Breaking the false security item by item:

  • The benchmark is a proxy, not your ground truth. It sees "this task set, these injections," not the tools and data unique to your production — passing the benchmark doesn't equal "the production agent never exfiltrates."
  • High ASR is a red flag; ASR = 0 is not a safety certificate. Injections are known samples and attacks are adaptive; treat high ASR as a clear red flag and low ASR as "risk lowered," not "robust."
  • Utility and security are a trade-off pair. Watching ASR alone makes the agent a "too timid to do anything" false-safe; look at both scores together, and don't trade usability for a pretty security number.
  • Metrics drift with model / defense / attack. Passing today may fail after a model swap / a new tool / a novel injection — this is a per-version regression item, not a one-time checkup.
  • Measurement ≠ defense. ASR only tells you how much exfiltration happens; suppressing it takes architectural defenses (least-privilege tools, egress allowlist, isolating untrusted content — see Agent tool-use exfiltration). The benchmark is the thermometer, not the medicine.

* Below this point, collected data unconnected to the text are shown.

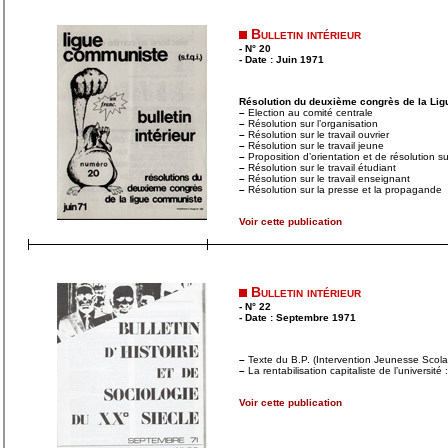
Bulletin intérieur
- N° 20
- Date : Juin 1971
Résolution du deuxième congrès de la Li
–
Election au comité centrale
–
Résolution sur l’organisation
–
Résolution sur le travail ouvrier
–
Résolution sur le travail jeune
–
Proposition d’orientation et de résolution sur 
–
Résolution sur le travail étudiant
–
Résolution sur le travail enseignant
–
Résolution sur la presse et la propagande
Voir cette publication
Bulletin intérieur
- N° 22
- Date : Septembre 1971
–
Texte du B.P. (Intervention Jeunesse Scolar
–
La rentabilisation capitaliste de l’université
Voir cette publication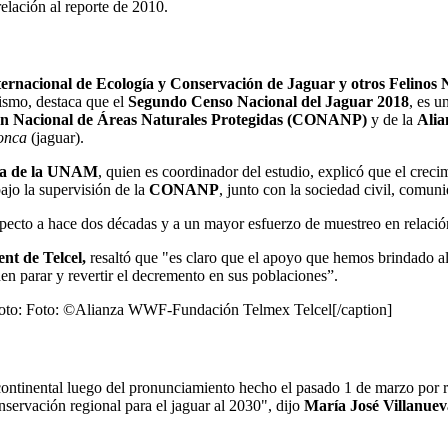
elación al reporte de 2010.
ernacional de Ecología y Conservación de Jaguar y otros Felinos 
smo, destaca que el
Segundo Censo Nacional del Jaguar 2018
, es u
n Nacional de Áreas Naturales Protegidas (CONANP)
y de la
Ali
onca
(jaguar).
gía de la UNAM
, quien es coordinador del estudio, explicó que el crecim
ajo la supervisión de la
CONANP
, junto con la sociedad civil, comun
especto a hace dos décadas y a un mayor esfuerzo de muestreo en relació
nt de Telcel,
resaltó que "es claro que el apoyo que hemos brindado al
en parar y revertir el decremento en sus poblaciones”.
to: Foto: ©Alianza WWF-Fundación Telmex Telcel[/caption]
 continental luego del pronunciamiento hecho el pasado 1 de marzo por r
ervación regional para el jaguar al 2030", dijo
María José Villanuev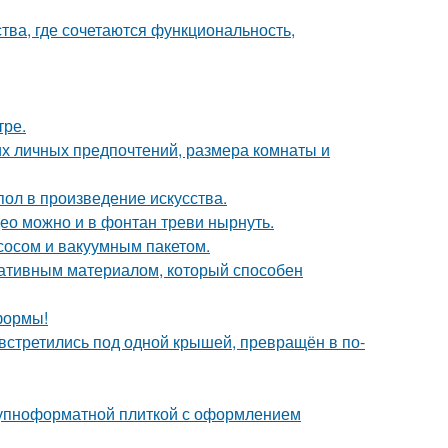
ства, где сочетаются функциональность,
тре.
их личных предпочтений, размера комнаты и
ол в произведение искусства.
ео можно и в фонтан треви нырнуть.
сосом и вакуумным пакетом.
ативным материалом, который способен
формы!
 встретились под одной крышей, превращён в по-
рупноформатной плиткой с оформлением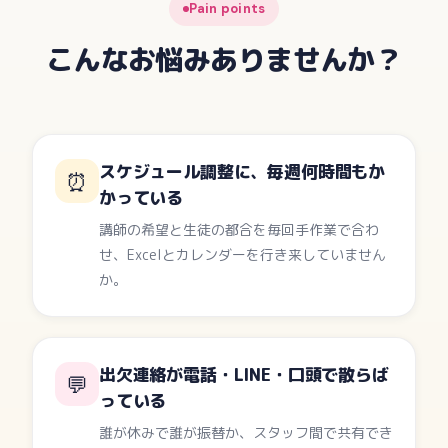
Pain points
こんなお悩みありませんか？
スケジュール調整に、毎週何時間もか
⏰
かっている
講師の希望と生徒の都合を毎回手作業で合わ
せ、Excelとカレンダーを行き来していません
か。
出欠連絡が電話・LINE・口頭で散らば
💬
っている
誰が休みで誰が振替か、スタッフ間で共有でき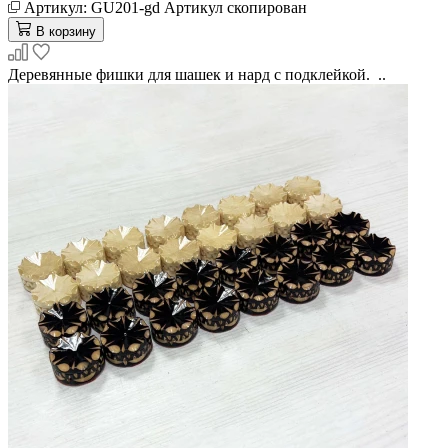
Артикул:
GU201-gd
Артикул скопирован
В корзину
Деревянные фишки для шашек и нард с подклейкой. ..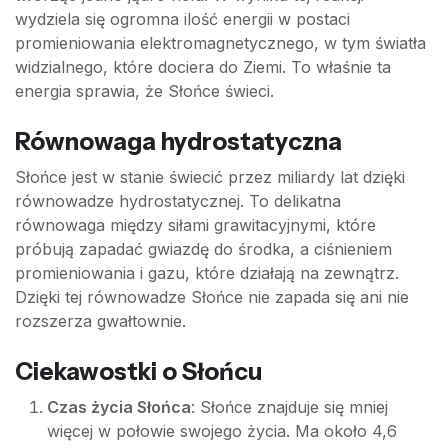
wydziela się ogromna ilość energii w postaci
promieniowania elektromagnetycznego, w tym światła
widzialnego, które dociera do Ziemi. To właśnie ta
energia sprawia, że Słońce świeci.
Równowaga hydrostatyczna
Słońce jest w stanie świecić przez miliardy lat dzięki
równowadze hydrostatycznej. To delikatna
równowaga między siłami grawitacyjnymi, które
próbują zapadać gwiazdę do środka, a ciśnieniem
promieniowania i gazu, które działają na zewnątrz.
Dzięki tej równowadze Słońce nie zapada się ani nie
rozszerza gwałtownie.
Ciekawostki o Słońcu
Czas życia Słońca
: Słońce znajduje się mniej
więcej w połowie swojego życia. Ma około 4,6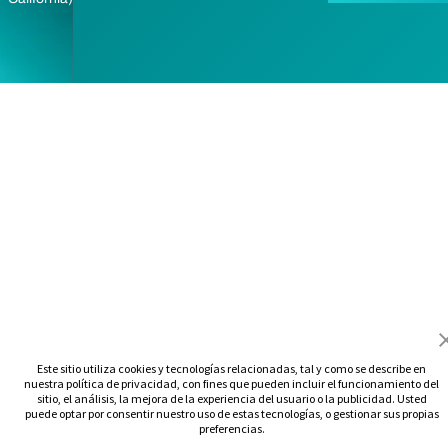
Este sitio utiliza cookies y tecnologías relacionadas, tal y como se describe en
nuestra política de privacidad, con fines que pueden incluir el funcionamiento del
sitio, el análisis, la mejora de la experiencia del usuario o la publicidad. Usted
puede optar por consentir nuestro uso de estas tecnologías, o gestionar sus propias
preferencias.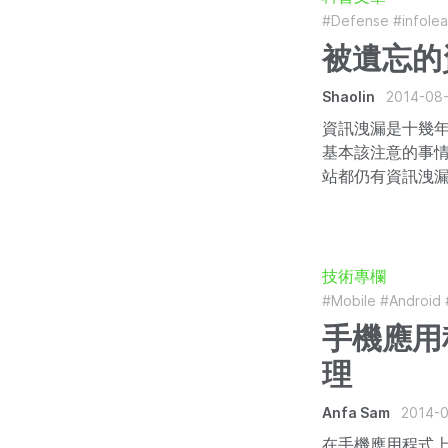
#Defense
#infole
被遺忘的
Shaolin
2014-08
資訊洩漏是十幾
基本該注意的事
站都仍有資訊洩漏
技術專欄
#Mobile
#Android
手機應用
理
Anfa Sam
2014-
在手機應用程式上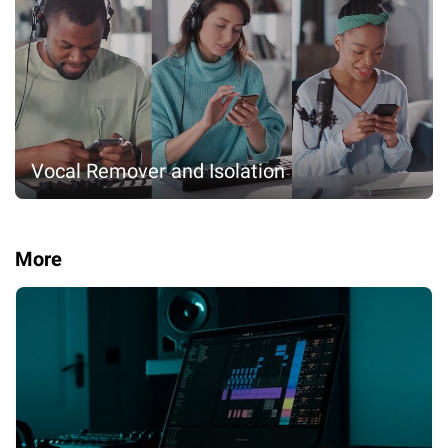
Vocal Remover and Isolation
More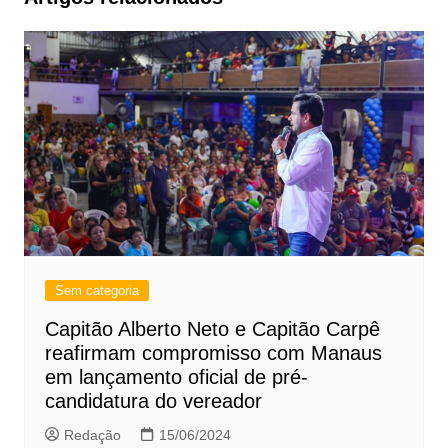
Sem categoria
Capitão Alberto Neto e Capitão Carpê
reafirmam compromisso com Manaus
em lançamento oficial de pré-
candidatura do vereador
Redação
15/06/2024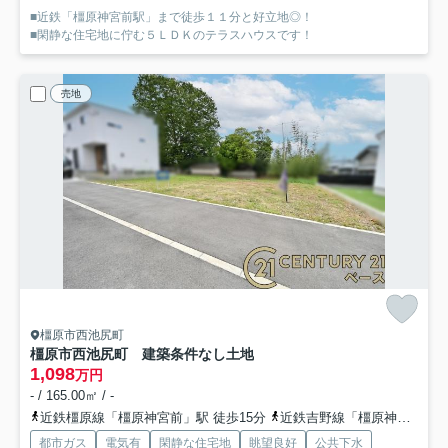
■近鉄「橿原神宮前駅」まで徒歩１１分と好立地◎！
■閑静な住宅地に佇む５ＬＤＫのテラスハウスです！
売地
橿原市西池尻町
橿原市西池尻町 建築条件なし土地
1,098
万円
- / 165.00㎡ / -
近鉄橿原線「橿原神宮前」駅 徒歩15分
近鉄吉野線「橿原神宮前」駅 徒歩15分
都市ガス
電気有
閑静な住宅地
眺望良好
公共下水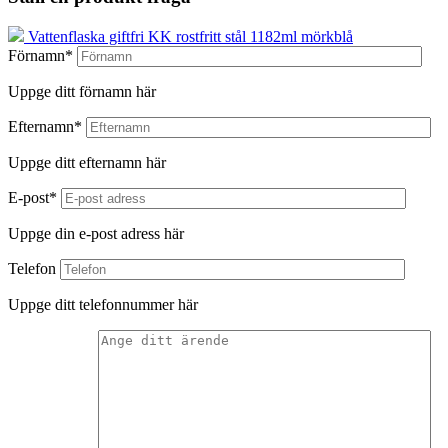
Vattenflaska giftfri KK rostfritt stål 1182ml mörkblå
Förnamn*
Uppge ditt förnamn här
Efternamn*
Uppge ditt efternamn här
E-post*
Uppge din e-post adress här
Telefon
Uppge ditt telefonnummer här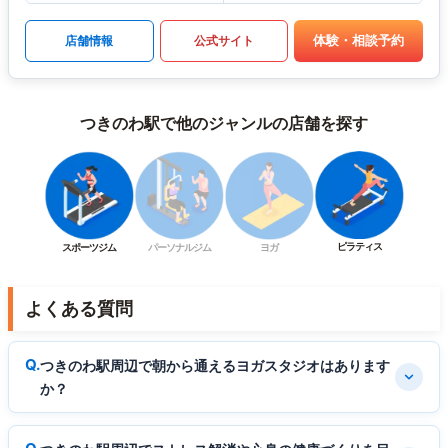
体験・相談予約
店舗情報
公式サイト
つきのわ駅で他のジャンルの店舗を探す
ピラティス
スポーツジム
パーソナルジム
ヨガ
よくある質問
つきのわ駅周辺で朝から通えるヨガスタジオはあります
か？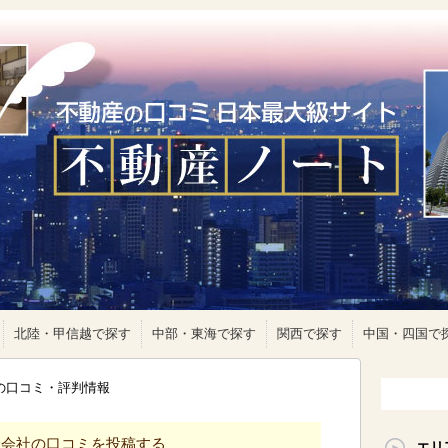
北陸・甲信越で探す
中部・東海で探す
関西で探す
中国・四国で
クの口コミ・評判情報
産会社の口コミを投稿する
エリ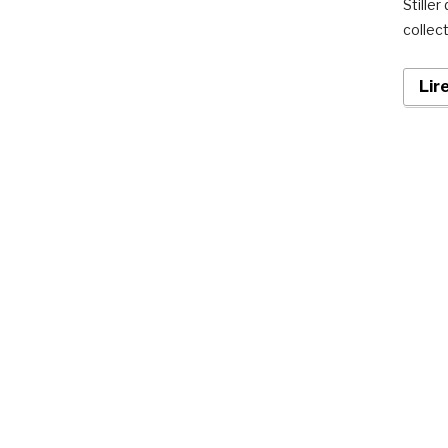
Stiller
collec
Lir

How this differs from neighboring techniques​

  • Agent privacy eval vs. agent tool-use exfiltration (this volume): that one covers the attack mechanism (hide an instruction, drive me to send private data out via a tool — "offense"); this entry turns that attack into a measurable benchmark (measure ASR, use it as a release gate — "eval"). One offense, one eval, paired: passing the eval lowers injected-exfiltration risk but doesn't replace red-teaming your unique tools.
  • Agent privacy eval vs. quantifying memorization & auditing (Volume 2): both are an eval / audit angle — a "thermometer" that measures risk, not a "medicine." The difference is what they measure: that one uses canaries + exposure to measure training memorization (data baked into the weights); this one uses tasks + injection to measure runtime exfiltration (data flowing out via a tool). One tests the training surface, one tests the action surface.
  • Agent privacy eval vs. context-surface privacy (Volume 3): that one is passive extraction (pure Q&A, I have no ability to act); this entry evaluates the success rate of active exfiltration via a tool (I have outbound power and, hijacked by injection, send private data out).

Version notes​

Applicable versions

AgentDojo's task count (97) / security-test count (629) / domains (banking · Slack · travel · workspace) / "injection tasks include data exfiltration" are fixed facts of its NeurIPS 2024 paper and benchmark, common across models; but any specific ASR / utility number is tied to the model, defense, and attack set you run, paper and leaderboard values don't transfer directly, and every new version and every model / defense change must be re-measured with your own tool stack. The "~20% average ASR" and "the most sensitive item is leaked less" in the illustration come from a preprint (arXiv 2506.01055, venue unverified) — verify its experimental conditions and the latest results before citing. Stamped 2026-06. (Primary sources verified 2026-06.)

Further reading and sources​

Primary: Research (the AgentDojo benchmark); Illustration: preprint (arXiv 2506.01055, labelled, non-primary).